Trading in a planned career as a diplomat for a job in the kitchen, self-trained chef Ana Roš has transformed Hiša Franko – her husband’s family’s restaurant just across the Italian border in Slovenia – into a globally-renowned dining destination.

People get bitten by the cooking bug in all sorts of different ways. They might see something on television as a child and instantly know it’s for them, or they might take a job as a potwasher at their local restaurant and fall in love with the high-octane thrill of service. For Ana Roš, however, an interest in cooking professionally came later in life. After meeting her future husband Valter Kramar in 2000, she left the University of Trieste and a future career in diplomacy to work in his parent’s restaurant in Kobarid, just across the Friulian border in Slovenia.

‘When I left to start at Hiša Franko my parents weren’t happy,’ she says. ‘In Slovenian society cooking isn’t really respected, so leaving an intellectual career to go into the kitchen – which is seen as a craft and something you do when you can’t do much else – meant my parents were pretty disappointed. I think my mum would still prefer it if I was a diplomat today!’

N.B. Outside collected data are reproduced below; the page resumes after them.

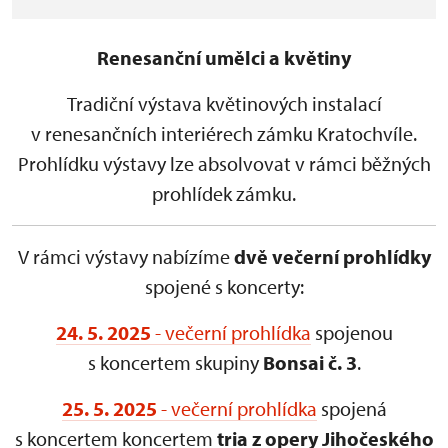
Renesanční umělci a květiny
Tradiční výstava květinových instalací
v renesančních interiérech zámku Kratochvíle.
Prohlídku výstavy lze absolvovat v rámci běžných
prohlídek zámku.
V rámci výstavy nabízíme
dvě večerní prohlídky
spojené s koncerty:
24. 5. 2025
- večerní prohlídka
spojenou
s koncertem skupiny
Bonsai č. 3
.
25. 5. 2025
- večerní prohlídka
spojená
s koncertem koncertem
tria z opery Jihočeského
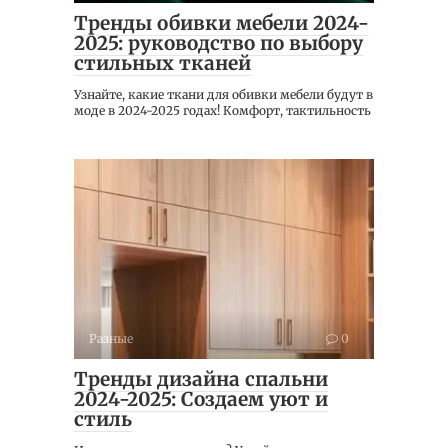
Тренды обивки мебели 2024-
2025: руководство по выбору
стильных тканей
Узнайте, какие ткани для обивки мебели будут в
моде в 2024-2025 годах! Комфорт, тактильность
Разные
0
Тренды дизайна спальни
2024-2025: Создаем уют и
стиль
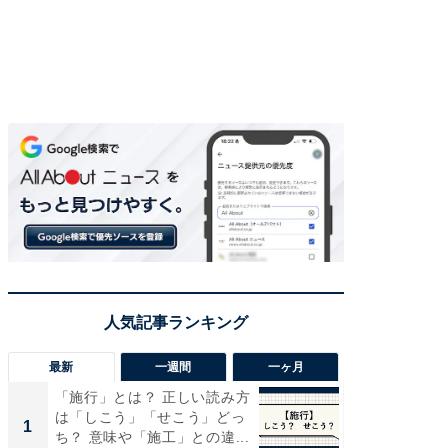
最新
一週間
一ヶ月
「施行」とは？ 正しい読み方
“こんな
は「しこう」「せこう」どっ
K？ お
1
1
ち？ 意味や「施工」との違...
らやまし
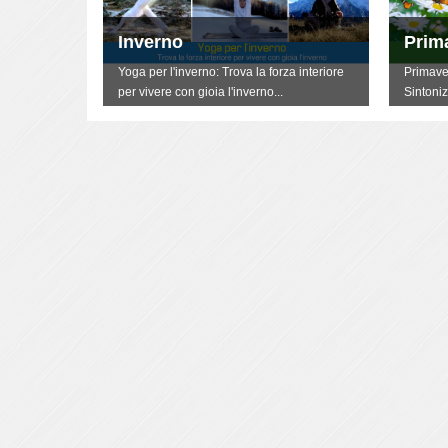
Inverno
Prim
terti
Yoga per l'inverno: Trova la forza interiore
Primave
per vivere con gioia l'inverno...
Sintoniz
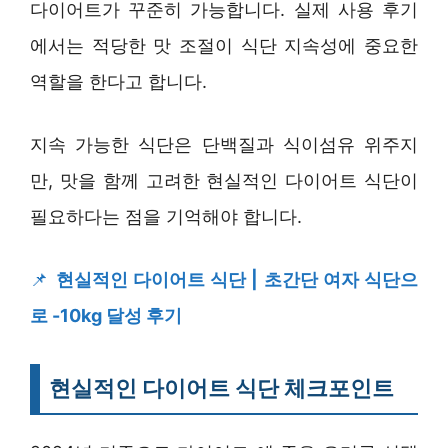
다이어트가 꾸준히 가능합니다. 실제 사용 후기
에서는 적당한 맛 조절이 식단 지속성에 중요한
역할을 한다고 합니다.
지속 가능한 식단은 단백질과 식이섬유 위주지
만, 맛을 함께 고려한 현실적인 다이어트 식단이
필요하다는 점을 기억해야 합니다.
📌
현실적인 다이어트 식단 | 초간단 여자 식단으
로 -10kg 달성 후기
현실적인 다이어트 식단 체크포인트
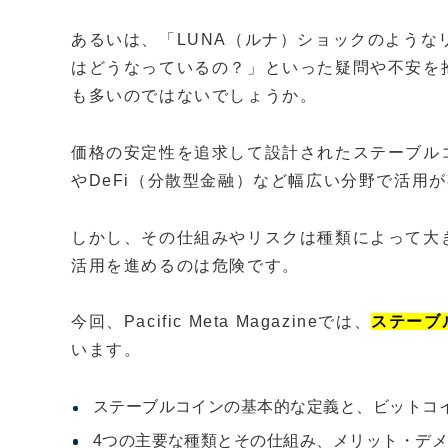
あるいは、「LUNA（ルナ）ショックのよう
はどうなっているの？」といった疑問や不安を
も多いのではないでしょうか。
価格の安定性を追求して設計されたステーブル
やDeFi（分散型金融）など幅広い分野で活用
しかし、その仕組みやリスクは種類によって大
活用を進めるのは危険です。
今回、Pacific Meta Magazineでは、
ステーブ
います。
ステーブルコインの基本的な定義と、ビットコ
4つの主要な種類とその仕組み、メリット・デ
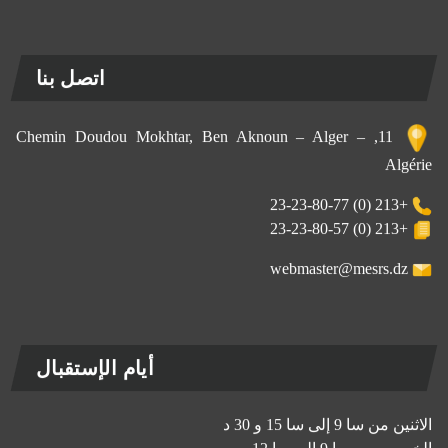
اتصل بنا
11, Chemin Doudou Mokhtar, Ben Aknoun – Alger –
Algérie
+213 (0) 23-23-80-77
+213 (0) 23-23-80-57
webmaster@mesrs.dz
أيام الإستقبال
الاثنين من سا 9 إلى سا 15 و 30 د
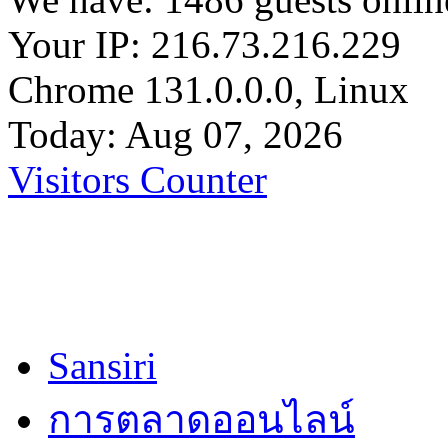
Your IP: 216.73.216.229
Chrome 131.0.0.0, Linux
Today: Aug 07, 2026
Visitors Counter
Sansiri
การตลาดออนไลน์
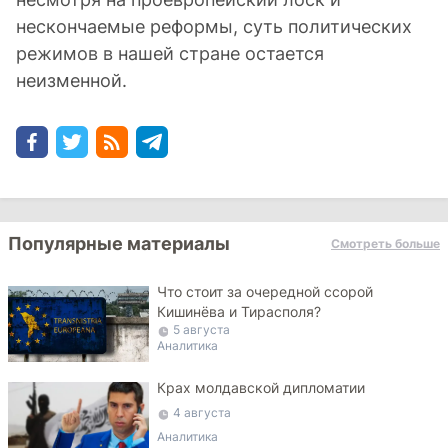
нескончаемые реформы, суть политических
режимов в нашей стране остается
неизменной.
Популярные материалы
Смотреть больше
Что стоит за очередной ссорой
Кишинёва и Тирасполя?
5 августа
Аналитика
Крах молдавской дипломатии
4 августа
Аналитика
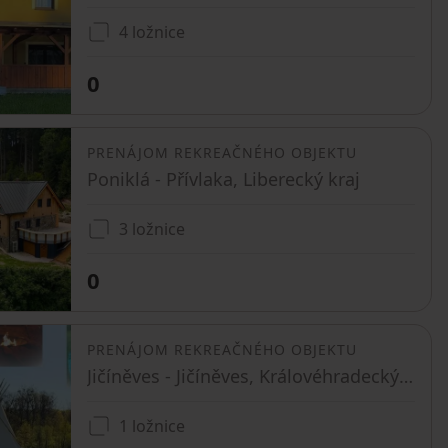
4 ložnice
0
PRENÁJOM REKREAČNÉHO OBJEKTU
Poniklá - Přívlaka, Liberecký kraj
3 ložnice
0
PRENÁJOM REKREAČNÉHO OBJEKTU
Jičíněves - Jičíněves, Královéhradecký kraj
1 ložnice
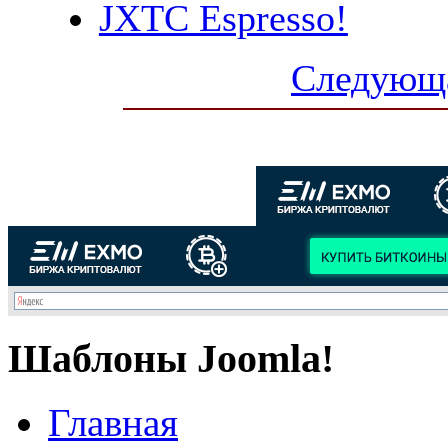
JXTC Espresso!
Следующа
Шаблоны Joomla!
Главная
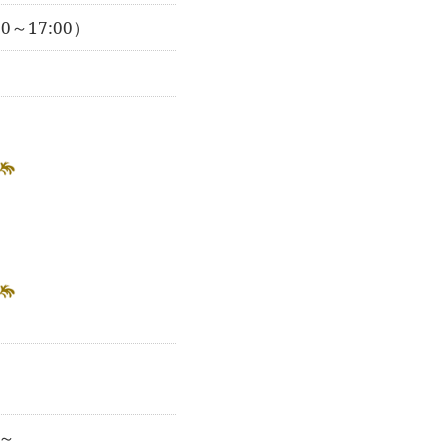
00～17:00）
円～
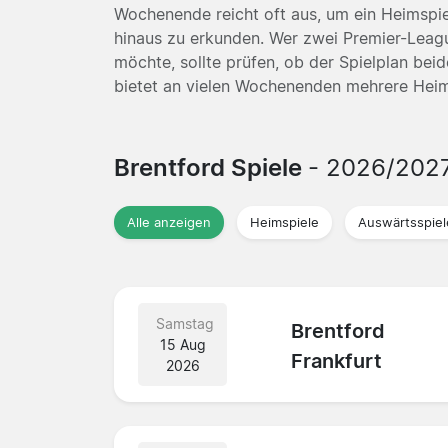
Wochenende reicht oft aus, um ein Heimspie
hinaus zu erkunden. Wer zwei Premier-Lea
möchte, sollte prüfen, ob der Spielplan bei
bietet an vielen Wochenenden mehrere Heims
Brentford Spiele
- 2026/202
Alle anzeigen
Heimspiele
Auswärtsspiel
Samstag
Brentford
15 Aug
Frankfurt
2026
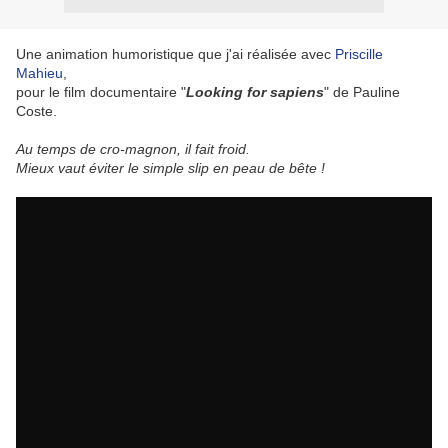
Une animation humoristique que j'ai réalisée avec
Priscille
Mahieu
,
pour le film documentaire "
Looking for sapiens
" de Pauline
Coste.
Au temps de cro-magnon, il fait froid.
Mieux vaut éviter le simple slip en peau de bête !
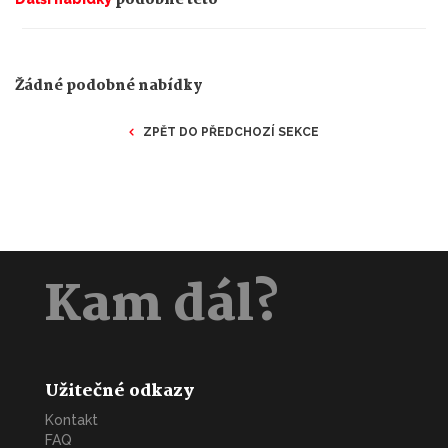
Žádné podobné nabídky
ZPĚT DO PŘEDCHOZÍ SEKCE
Kam dál?
Užitečné odkazy
Kontakt
FAQ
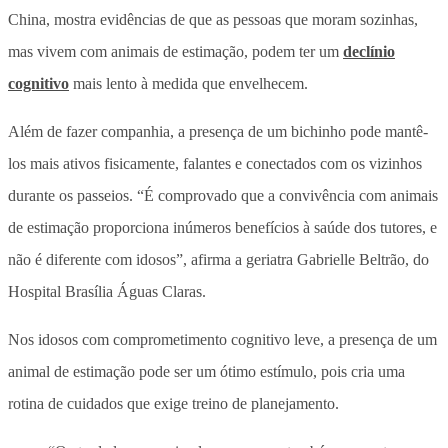
China, mostra evidências de que as pessoas que moram sozinhas,
mas vivem com animais de estimação, podem ter um
declínio
cognitivo
mais lento à medida que envelhecem.
Além de fazer companhia, a presença de um bichinho pode mantê-
los mais ativos fisicamente, falantes e conectados com os vizinhos
durante os passeios. “É comprovado que a convivência com animais
de estimação proporciona inúmeros benefícios à saúde dos tutores, e
não é diferente com idosos”, afirma a geriatra Gabrielle Beltrão, do
Hospital Brasília Águas Claras.
Nos idosos com comprometimento cognitivo leve, a presença de um
animal de estimação pode ser um ótimo estímulo, pois cria uma
rotina de cuidados que exige treino de planejamento.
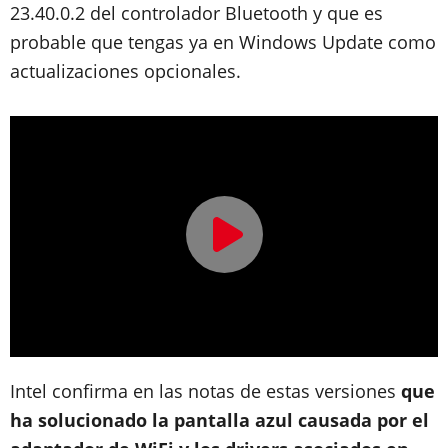
23.40.0.2 del controlador Bluetooth y que es
probable que tengas ya en Windows Update como
actualizaciones opcionales.
Intel confirma en las notas de estas versiones
que
ha solucionado la pantalla azul causada por el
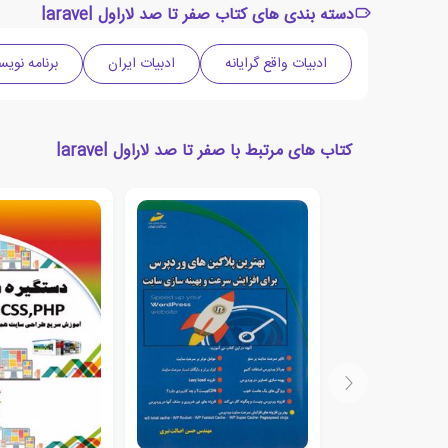
دسته بندی های کتاب صفر تا صد لاراول laravel
ادبیات واقع گرایانه
ادبیات ایران
برنامه نوی
کتاب های مرتبط با صفر تا صد لاراول laravel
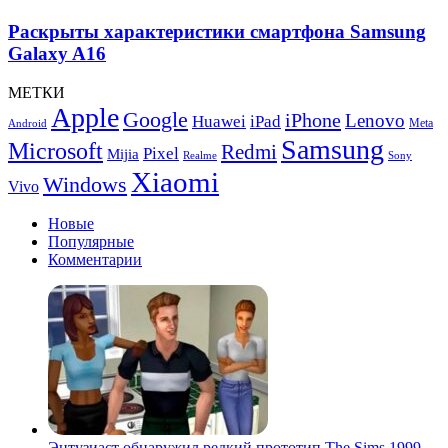
Moving
характеристики
Style
смартфона
Раскрыты характеристики смартфона Samsung
Samsung
Galaxy A16
Galaxy
A16
МЕТКИ
Apple
Google
iPhone
Lenovo
Huawei
iPad
Meta
Android
Samsung
Microsoft
Redmi
Pixel
Mijia
Realme
Sony
Xiaomi
Windows
Vivo
Новые
Популярные
Комментарии
Энтузиаст обнаружил редкий прототип The Sims 1999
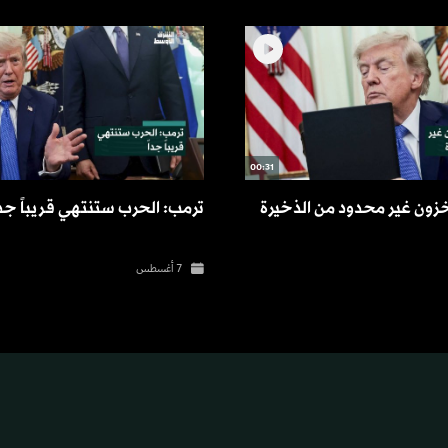
00:31
خزون غير محدود من الذخيرة
ترمب: الحرب ستنتهي قريباً جدا
7 أغسطس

It’s easy to see why Ana’s parents were less than enthused about her decision to give up a promising career as a diplomat to work in a remote restaurant near her birthplace of Tolmin. Her father was a doctor and her mother was a journalist, and Ana had been both a promising dancer and alpine skier in her youth (as well as achieving fluency in five languages). Falling in love with Valter, moving back to Slovenia and working front of house at Hiša Franko must have seemed like a waste of opportunity. However, when the chef left and Ana moved into the kitchen, she found her calling – despite having no previous experience.

‘I learnt everything on the job – even how to manage and structure the restaurant,’ explains Ana. ‘Everything was totally new to me, so it certainly wasn’t easy. It took fifteen years of hard work to get to where I am now, which is actually quite quick when you take into account I was starting from scratch.’

In the early 2000s Slovenia was not known for its food, and while Hiša Franko was already an established restaurant, it wasn’t offering anything worth travelling for. That changed when Ana began cooking in 2002, making up for her lack of experience with ambitious creativity. ‘I made so many mistakes over the years and thought about giving up a lot, but I was always so motivated to be successful in the kitchen; I constantly pushed myself,’ she says. ‘I was also pregnant when I began cooking, which meant I wasn’t able to travel to other restaurants to see what other chefs were doing. I think this helped me to develop my own unique style.’

Running a restaurant kitchen with no experience whilst pregnant sounds like an anxiety dream come to life, but Ana thrived in her new environment. Being in a remote part of Slovenia meant suppliers were hard to come by, so Ana turned to local producers instead – something only a handful of Slovenian chefs were doing at the time. ‘I wasn’t the only one – there were two or three others at the same time all trying to be more creative with Slovenian cooking,’ she explains. ‘What really helped us was the Slow Food Movement – when I was first starting out the organisation held lots of dinners in different parts of the country, and I think that got local chefs to start thinking about regional cuisine a lot more.’

Just four years after Ana started cooking, Hiša Franko was making waves in the European food scene and invites to international conferences and food symposiums started to flood in. However, it was being featured in the 2016 edition of Chef’s Table that transformed the fortunes of Hiša Franko. The story of Ana’s journey into the kitchen combined with how she champions produce from her local surroundings made for fascinating viewing – and interest in the restaurant went truly global. A year later Ana was named The World’s Best Female Chef by The World’s 50 Best Restaurants, and Hiša Franko is currently ranked as the forty-eighth best restaurant in the world. ‘I sometimes worry it’s all happened too quickly, but it has been so good for shining a light on Slovenia,’ says Ana. ‘I think we’re now a great at a point where we’re a role model for Slovenian chefs, and that the future of Slovenian cooking is very bright.’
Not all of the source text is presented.